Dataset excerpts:
- - - -

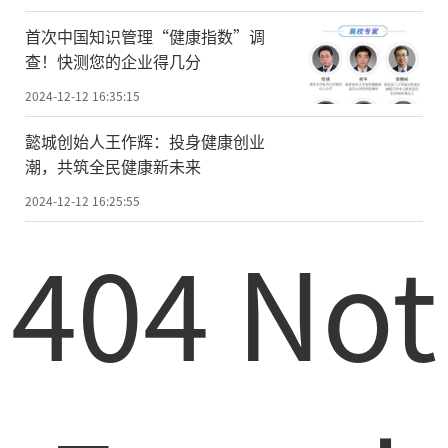
首次中国知识管理“健康指数”调
查！快测您的企业得几分
2024-12-12 16:35:15
懿城创始人王作辉：投身健康创业
潮，共筑全民健康新未来
2024-12-12 16:25:55
404 Not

- - - -

Without the pictures, retype each line of the records above exactly.

TASK ANSWER:
首次中国知识管理“健康指数”调
查！快测您的企业得几分
2024-12-12 16:35:15
懿城创始人王作辉：投身健康创业
潮，共筑全民健康新未来
2024-12-12 16:25:55
404 Not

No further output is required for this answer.